- [Work to be completed] Print, word for word, every line from the beginning of the listing up to and including the line with "типом для носіння". Pictures are to be excluded.

:::

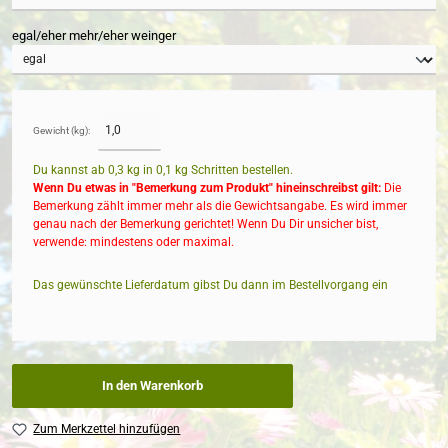
egal/eher mehr/eher weinger
Gewicht (kg):
Du kannst ab 0,3 kg in
0,1
kg Schritten bestellen.
Wenn Du etwas in "Bemerkung zum Produkt" hineinschreibst gilt:
Die
Bemerkung zählt immer mehr als die Gewichtsangabe. Es wird immer
genau nach der Bemerkung gerichtet! Wenn Du Dir unsicher bist,
verwende: mindestens oder maximal.
Das gewünschte Lieferdatum gibst Du dann im Bestellvorgang ein
In den Warenkorb
Zum Merkzettel hinzufügen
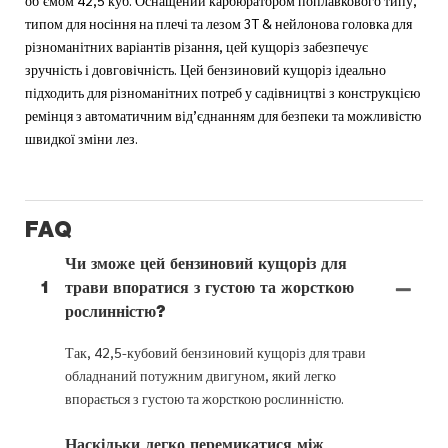
типом для носіння на плечі та лезом 3T & нейлонова головка для
різноманітних варіантів різання, цей кущоріз забезпечує
зручність і довговічність. Цей бензиновий кущоріз ідеально
підходить для різноманітних потреб у садівництві з конструкцією
ремінця з автоматичним від’єднанням для безпеки та можливістю
швидкої зміни лез.
FAQ
Чи зможе цей бензиновий кущоріз для
1
трави впоратися з густою та жорсткою
рослинністю?
Так, 42,5-кубовий бензиновий кущоріз для трави
обладнаний потужним двигуном, який легко
впорається з густою та жорсткою рослинністю.
Наскільки легко перемикатися між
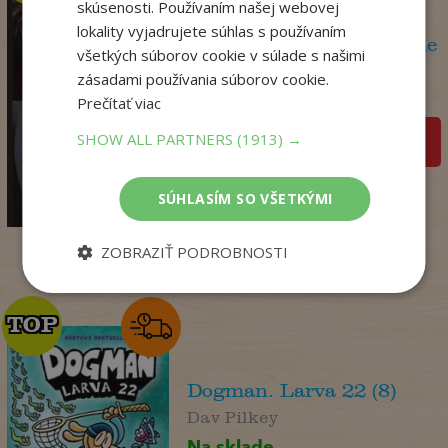
skúsenosti. Používaním našej webovej
lokality vyjadrujete súhlas s používaním
Olej a mramor, 2. vydanie
všetkých súborov cookie v súlade s našimi
Storeyová Stephanie
zásadami používania súborov cookie.
Na sklade
Prečítať viac
SHOW ALL PARTNERS
(1913) →
pridať do košíka
14
,90
€
SÚHLASÍM SO VŠETKÝMI
4
,95
€
ZOBRAZIŤ PODROBNOSTI
TOP
TOP
Dogman. Larva 22 (8)
Dav Pilkey
Na sklade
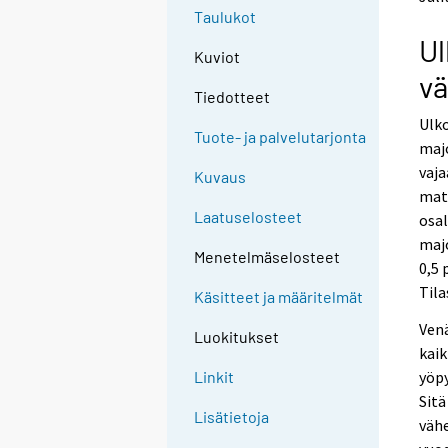
n
n
Taulukot
p
p
Ul
a
a
Kuviot
l
l
vä
v
v
Tiedotteet
e
e
Ulko
l
l
Tuote- ja palvelutarjonta
majo
u
u
u
u
vaj
Kuvaus
n
n
matk
.
.
Laatuselosteet
osa
majo
Menetelmäselosteet
0,5
Tila
Käsitteet ja määritelmät
Ven
Luokitukset
kaik
yöpy
Linkit
Sitä
Lisätietoja
vähe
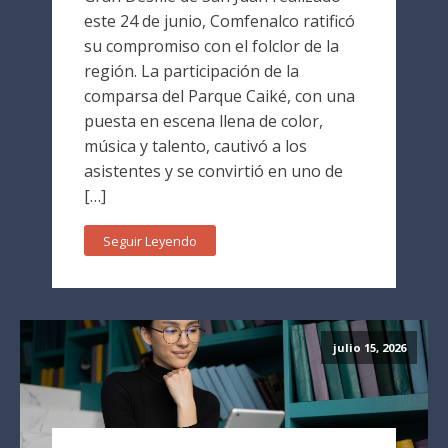
este 24 de junio, Comfenalco ratificó
su compromiso con el folclor de la
región. La participación de la
comparsa del Parque Caiké, con una
puesta en escena llena de color,
música y talento, cautivó a los
asistentes y se convirtió en uno de
[…]
Seguir Leyendo
julio 15, 2026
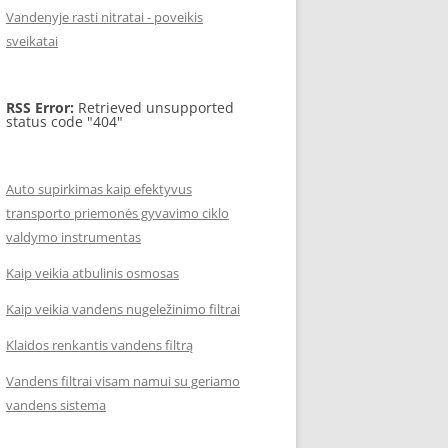
Vandenyje rasti nitratai - poveikis
sveikatai
RSS Error:
Retrieved unsupported
status code "404"
Auto supirkimas kaip efektyvus
transporto priemonės gyvavimo ciklo
valdymo instrumentas
Kaip veikia atbulinis osmosas
Kaip veikia vandens nugeležinimo filtrai
Klaidos renkantis vandens filtrą
Vandens filtrai visam namui su geriamo
vandens sistema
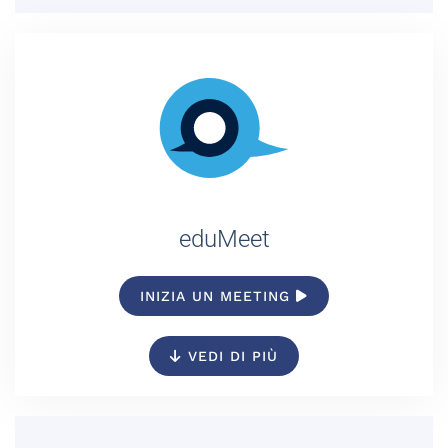
eduMeet
INIZIA UN MEETING
VEDI DI PIÙ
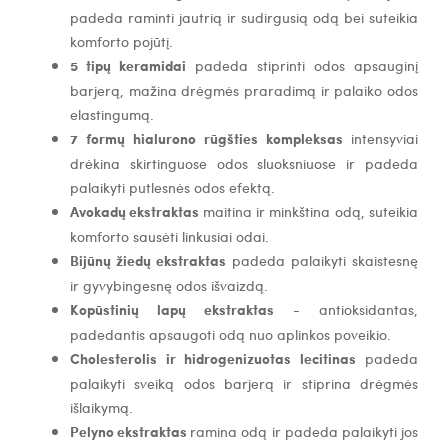
padeda raminti jautrią ir sudirgusią odą bei suteikia
komforto pojūtį.
5 tipų keramidai
padeda stiprinti odos apsauginį
barjerą, mažina drėgmės praradimą ir palaiko odos
elastingumą.
7 formų hialurono rūgšties kompleksas
intensyviai
drėkina skirtinguose odos sluoksniuose ir padeda
palaikyti putlesnės odos efektą.
Avokadų ekstraktas
maitina ir minkština odą, suteikia
komforto sausėti linkusiai odai.
Bijūnų žiedų ekstraktas
padeda palaikyti skaistesnę
ir gyvybingesnę odos išvaizdą.
Kopūstinių lapų ekstraktas
- a
ntioksidantas,
padedantis apsaugoti odą nuo aplinkos poveikio.
Cholesterolis ir hidrogenizuotas lecitinas
padeda
palaikyti sveiką odos barjerą ir stiprina drėgmės
išlaikymą.
Pelyno ekstraktas
ramina odą ir padeda palaikyti jos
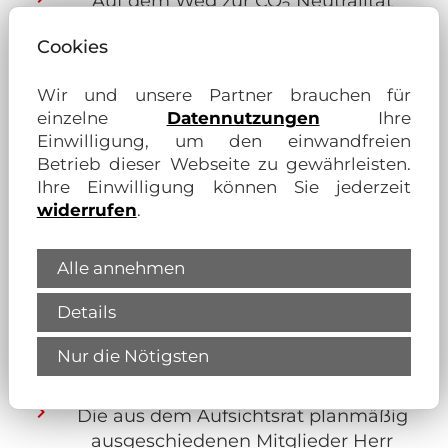
Auf dem Weg zur CO
Neutralität
2
wurden im letzten Jahr die Gebäude
Cookies
digitalisiert.
Die Probleme mit Techem sind
Wir und unsere Partner brauchen für
bekannt.
einzelne
Datennutzungen
Ihre
Einwilligung, um den einwandfreien
Es gibt wieder eine Sperrmüll - Aktion
Betrieb dieser Webseite zu gewährleisten.
bis Ende August. Es gilt: Sperrmüll
Ihre Einwilligung können Sie jederzeit
anmelden und Quittung einreichen.
widerrufen
.
Für Instandhaltung gab die
Genossenschaft in 2025 erneut einen
Alle annehmen
Höchstbetrag von rund 2,6 MioEUR
aus; das entspricht umgerechnet 2,82
Details
EUR pro m² Wohnfläche und Monat.
Die Hälfte davon floss in
Nur die Nötigsten
Modernisierungen!
Die aus dem Aufsichtsrat planmäßig
ausgeschiedenen Mitglieder Herr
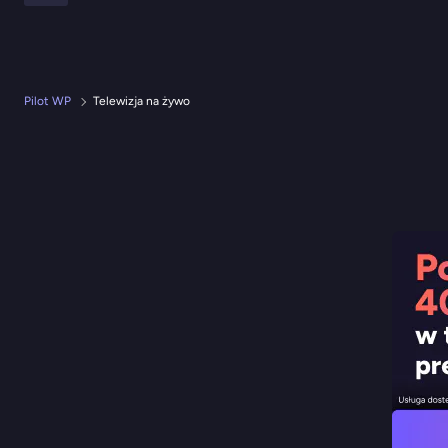
Pilot WP
Telewizja na żywo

:::

- [The completed task]
egal/eher mehr/eher weinger
Gewicht (kg):
Du kannst ab 0,3 kg in
0,1
kg Schritten bestellen.
Wenn Du etwas in "Bemerkung zum Produkt" hineinschreibst gilt:
Die
Bemerkung zählt immer mehr als die Gewichtsangabe. Es wird immer
genau nach der Bemerkung gerichtet! Wenn Du Dir unsicher bist,
verwende: mindestens oder maximal.
Das gewünschte Lieferdatum gibst Du dann im Bestellvorgang ein
In den Warenkorb
Zum Merkzettel hinzufügen
типом для носіння на плечі та лезом 3T & нейлонова головка для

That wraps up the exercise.